The improved performance of quadratic probing is due to the fact that if there are two elements x and y such that xi = yj then it is not necessarily true (as it is with linear probing) that xi+1 = yj+1. However, if x0 = y0 then x and y will have exactly the same probe sequence. This lesser phenomenon is called secondary clustering. Note that this secondary clustering phenomenon implies that neither linear nor quadratic probing can hope to perform any better than hashing with chaining. This is because all the elements that have the same initial hash x0 are contained in an implicit chain. In the case of linear probing, this chain is defined by the sequence x0, x0 + 1, x0 + 2,... while for quadratic probing it is defined by the sequence x0, x0 + k1 + k2, x0 + 2k1 + 4k2,...
Double Hashing
Double hashing is another method of open addressing that uses two hash values x0 and x1. Here x0 is in the set {0,... ,m − 1} and x1 is in the subset of {1,... ,m − 1} that is relatively prime to m. With double hashing, the probe sequence for element x becomes x0, (x0 + x1) mod m, (x0 + 2x1) mod m,.. .. In general, xi = (x0 + ix1) mod m, for i > 0. The expected number of probes required by double hashing seems difficult to determine exactly. Guibas has proven that, asymptotically, and for occupancy α ≤ .31, the performance of double hashing is asymptotically equivalent to that of uniform hashing. Empirically, the performance of double hashing matches that of open addressing with random probing regardless of the occupancy α [37].
Brent’s Method
Brent’s method [5] is a heuristic that attempts to minimize the average time for a successful search in a hash table with open addressing. Although originally described in the context of double hashing (Section 9.3.5) Brent’s method applies to any open addressing scheme. The age of an element x stored in an open addressing hash table is the minimum value i such that x is stored at A[xi ]. In other words, the age is one less than the number of locations we will probe when searching for x.

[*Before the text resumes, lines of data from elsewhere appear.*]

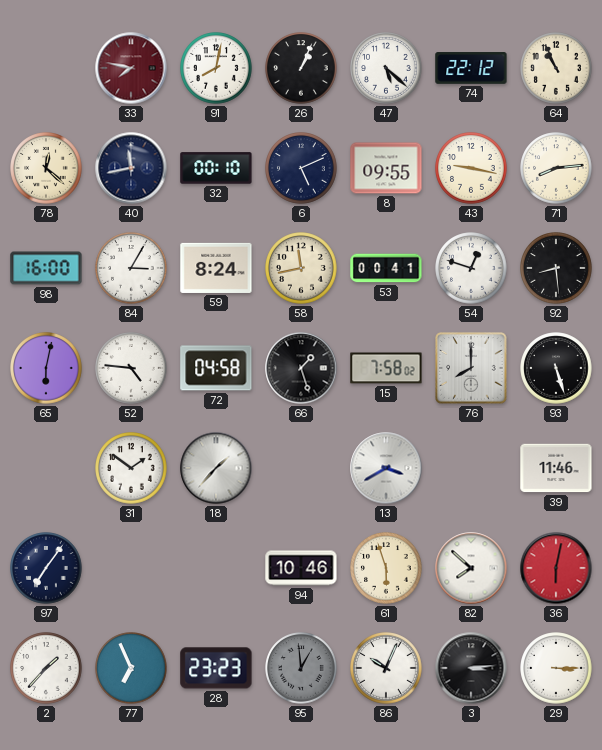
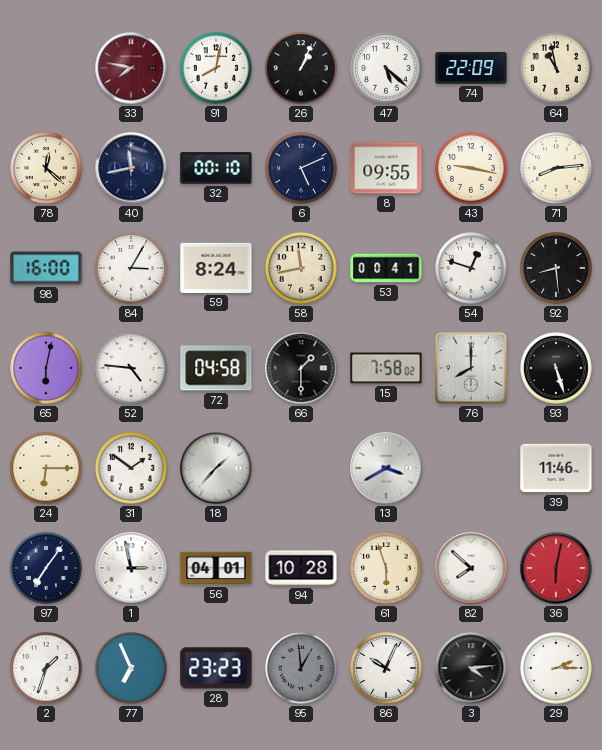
74: 22:12 -> 22:09
64: 10:56 -> 10:58
66: 1:27 -> 1:30
24: none -> 6:15
1: none -> 2:58
56: none -> 04:01
94: 10:46 -> 10:28
2: 1:37 -> 1:33
3: 3:14 -> 4:14
29: 3:15 -> 2:15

Brent’s method attempts to minimize the total age of all elements in the hash table. To insert the element x we proceed as follows: We find the smallest value i such that A[xi] is empty; this is where standard open-addressing would insert x. Consider the element y stored at location A[xi−2 ]. This element is stored there because yj = xi−2, for some j ≥ 0. We check if the array location A[yj+1] is empty and, if so, we move y to location A[yj+1] and store x at location A[xi−2]. Note that, compared to standard open addressing, this decreases the total age by 1. In general, Brent’s method checks, for each 2 ≤ k ≤ i the array entry A[xi−k ] to see if the element y stored there can be moved to any of A[yj+1], A[yj+2],..., A[yj+k−1] to make room for x. If so, this represents a decrease in the total age of all elements in the table and is performed.

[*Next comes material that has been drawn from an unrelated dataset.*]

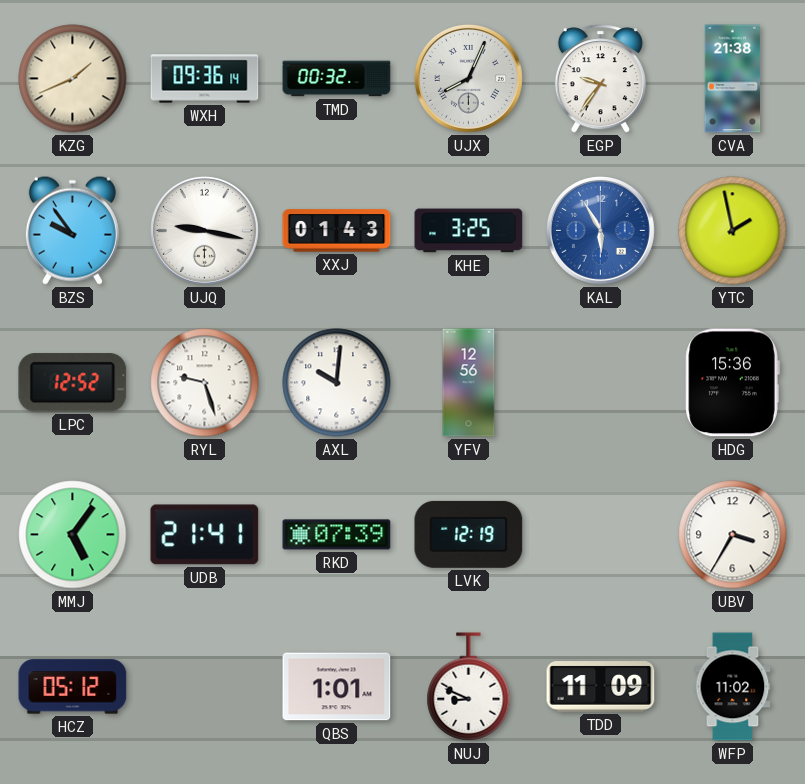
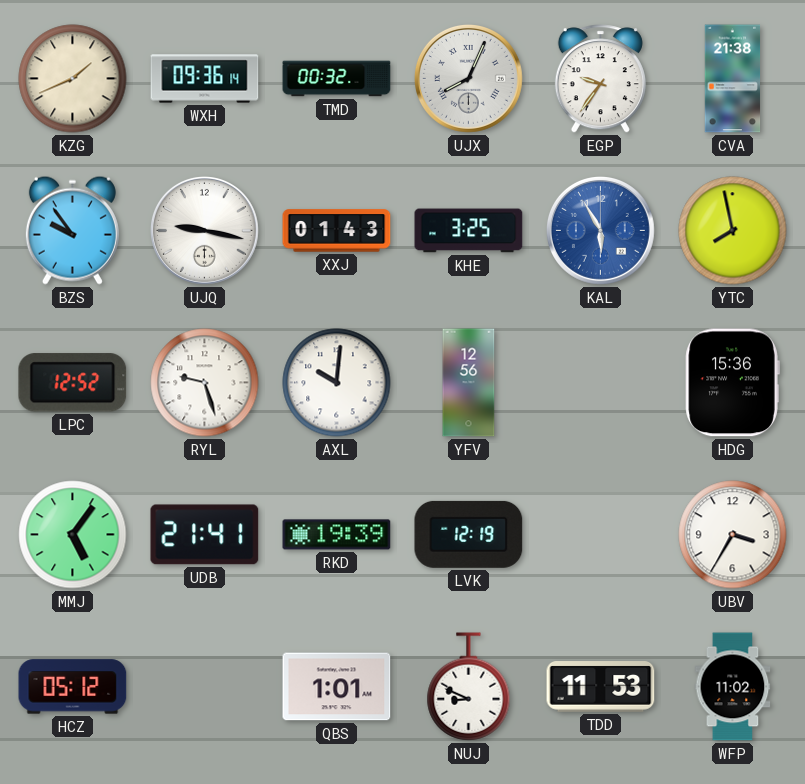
YTC: 1:58 -> 7:58
RKD: 07:39 -> 19:39
TDD: 11:09 -> 11:53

Although Brent’s method seems to work well in practice, it is difficult to analyze theoretically. Some theoretical analysis of Brent’s method applied to double hashing is given by Gonnet and Munro [31]. Lyon [44], Munro and Celis [49] and Poblete [52] describe some variants of Brent’s method.
Multiple-Choice Hashing
It is worth stepping back at this point and revisiting the comparison between hash tables and binary search trees. For balanced binary search trees, the average cost of searching for an element is O(log n). Indeed, it easy to see that for at least n/2 of the elements, the cost of searching for those elements is Ω(log n). In comparison, for both the random probing schemes discussed so far, the expected cost of search for an element is O(1). However, there are a handful of elements whose search cost is Θ(log n/ log log n) or Θ(log n) depending on whether hashing with chaining or open addressing is used, respectively. Thus there is an inversion: Most operations on a binary search tree cost Θ(log n) but a few elements (close to the root) can be accessed in O(1) time. Most operations on a hash table take O(1) time but a few elements (in long chains or with long probe sequences) require Θ(log n/ log log n) or Θ(log n) time to access. In the next few sections we consider variations on hashing with chaining and open addressing that attempt to reduce the worst-case search time W .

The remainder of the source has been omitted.